At times, I thought my fascination with his blue orbs was literary in its essence since Edgar Allan Poe’s “Ligeia” was a tale with a powerful impact on my consciousness, but my interest was not spiritual, nor amorous. When my attraction had grown to an addiction, his visits to my desk suddenly stopped. A newly appointed secretary supervised the entire proceedings of the company and haunted his office like a ghost. I had always kept to my desk so I could not ask anybody about the new way of conducting business without arousing suspicion about my personal interest. Days elapsed without a single glimpse of a boss who graced every room with an amiable presence.
With every passing day, I grew more sullen and at times behaved rudely towards his secretary. When she could not contain my moodiness any longer, she apparently reported me and I was summoned into my boss’s room shortly before I prepared to go home. I was not feeling apprehensive about any possible reprimands. Instead, I was desperate to see his eyes. The secretary left the room as soon as I was ushered in with a cordial smile, the first I had seen on her mouth.
I could not hide my shock at seeing Mr. Luscence wearing sunglasses in a room lit by various lamps. I gasped. It took me time to return his greetings, which I half-heard.
“Have you been unwell?” he gently asked, in a tone of genuine concern.
“I think I am,” I honestly responded.
“Is there anything with which you are displeased,” he added after a long silence. There was apparent sadness in his manner of address. He had never treated us like a boss, so I decided to confess my plight and then quit the job because continuity was becoming impossible.
“I am used to interact directly with you. The secretary is a barrier…” I paused, not knowing what to say next.
“I am afraid Grace is more than a secretary. She is my cousin, and now my eyes. You will get used to her by and by,” he courteously explained.
His eyes! I reiterated in my mind. I did not feel jealous because I was sure I was not in love with my boss, yet I preferred any other organ in his metaphor, a hand or arm, to the freckled irises.
“Would you allow an exception? I am ready to come to your office as often as needed,” I paused, suddenly held by a smile that shone upon his mouth.
“It would not make any difference now, Mildred. Wouldn’t these dark glasses be a barrier too, for you?” he softly asked.
He must have known all along about my fascination with his eyes. An idea suddenly flashed through my mind.
“Something the matter with your eyes?” I inquired.
“Yes, I am now semi-blind.

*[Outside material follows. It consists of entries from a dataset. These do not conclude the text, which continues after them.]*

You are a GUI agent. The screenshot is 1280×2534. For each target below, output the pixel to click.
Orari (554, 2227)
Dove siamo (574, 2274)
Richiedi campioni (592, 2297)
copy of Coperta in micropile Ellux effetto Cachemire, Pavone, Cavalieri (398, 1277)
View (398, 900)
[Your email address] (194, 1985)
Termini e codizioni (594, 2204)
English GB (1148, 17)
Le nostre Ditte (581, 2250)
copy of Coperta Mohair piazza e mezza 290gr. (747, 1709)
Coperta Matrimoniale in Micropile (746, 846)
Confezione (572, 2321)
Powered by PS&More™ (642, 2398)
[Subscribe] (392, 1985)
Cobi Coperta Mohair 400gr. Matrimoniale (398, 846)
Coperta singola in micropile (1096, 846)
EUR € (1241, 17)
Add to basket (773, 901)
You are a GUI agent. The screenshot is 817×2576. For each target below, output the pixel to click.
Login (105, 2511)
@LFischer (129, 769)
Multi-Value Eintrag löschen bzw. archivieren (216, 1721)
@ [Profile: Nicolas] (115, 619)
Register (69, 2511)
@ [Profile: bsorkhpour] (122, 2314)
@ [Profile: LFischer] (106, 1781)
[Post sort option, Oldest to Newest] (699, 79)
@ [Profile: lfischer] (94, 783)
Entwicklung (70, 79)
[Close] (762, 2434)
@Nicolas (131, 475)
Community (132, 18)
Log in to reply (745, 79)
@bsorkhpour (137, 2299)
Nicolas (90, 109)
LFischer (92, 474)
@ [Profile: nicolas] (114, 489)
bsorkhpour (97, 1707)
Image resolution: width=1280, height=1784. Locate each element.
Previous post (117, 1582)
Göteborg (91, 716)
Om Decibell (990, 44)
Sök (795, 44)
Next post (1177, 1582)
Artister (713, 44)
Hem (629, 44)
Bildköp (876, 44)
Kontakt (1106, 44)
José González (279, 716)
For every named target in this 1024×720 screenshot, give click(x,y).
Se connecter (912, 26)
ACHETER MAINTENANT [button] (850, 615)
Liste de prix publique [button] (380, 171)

A tumor I’d rather not talk about. It would not be long before everybody knows,” he calmly responded.
I sat on the nearest chair and I do not recall how I returned home. I never went back to work. For me there was no point. I did some voluntary work at a care home for the blind and then obtained permanent employment there. Months passed and I lent my irises to every blind man entrusted to my care. I thoroughly enjoyed my task. Then one day a colleague told me I was wanted in the admission office because a new patient was inquiring after me. To my surprise, Mr. Luscence had asked for my help with some paperwork. He had opted for early retirement and decided to retreat into a home where I would lend him my eyes until his imminent demise.